A global agreement to combat climate change by shifting the world economy away from fossil fuels will take force next month after passing a threshold for ratification on Wednesday with support from European nations.

Support for the Paris Agreement has widened to nations representing 56.75 percent of world greenhouse gas emissions, above the 55 percent needed for implementation, a UN website showed. The deal will formally start in 30 days.

European Union countries including Germany, France and Slovakia, which have completed domestic ratification, helped trigger the formal entry into force after a green light from the European Parliament on Tuesday.

The agreement, reached in December 2015, already has support from other major emitters led by China, the United States and India. In total, 72 countries out of 195 have ratified the agreement, according to the UN website.

US President Barack Obama called the ratification of the Paris climate accord – an "historic day" in the fight against climate change.

President Barack Obama arrived with actor Leonardo DiCaprio and Dr Katharine Hayhoe, to talk about climate change as part of the White House South by South Lawn event  in Washington on 3 Oct, 2016. (Photo: AP)
President Barack Obama arrived with actor Leonardo DiCaprio and Dr Katharine Hayhoe, to talk about climate change as part of the White House South by South Lawn event in Washington on 3 Oct, 2016. (Photo: AP)

Several nations hailed the rapid ratification of an agreement meant to cut global greenhouse gas emissions, mainly from burning fossil fuels, to limit floods, droughts, more powerful storms and rising ocean levels.

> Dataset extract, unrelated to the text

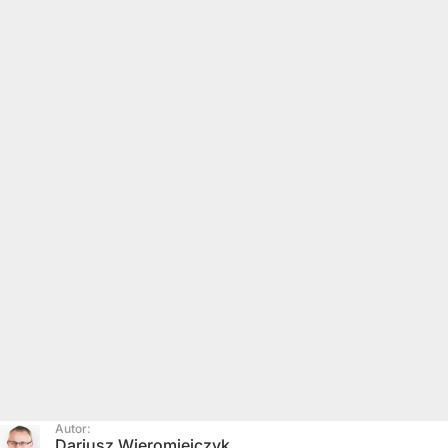
Autor:
Dariusz Wieromiejczyk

It took eight years for the previous UN climate deal, the 1997 Kyoto Protocol that obliged only rich nations to cut emissions, to gain enough backing to take effect.

Entry into force "demonstrates unprecedented political momentum for climate action and bodes well for us moving forward", said Thoriq Ibrahim, Environment Minister for the Maldives and Chair of the Alliance of Small Island States.

But he urged stronger action against global warming, saying "it is no exaggeration to say we are in a race against time".

The Paris Agreement will take force just before the US presidential election on Nov 8. Republican Donald Trump opposes the accord while Democrat Hillary Clinton is a strong supporter.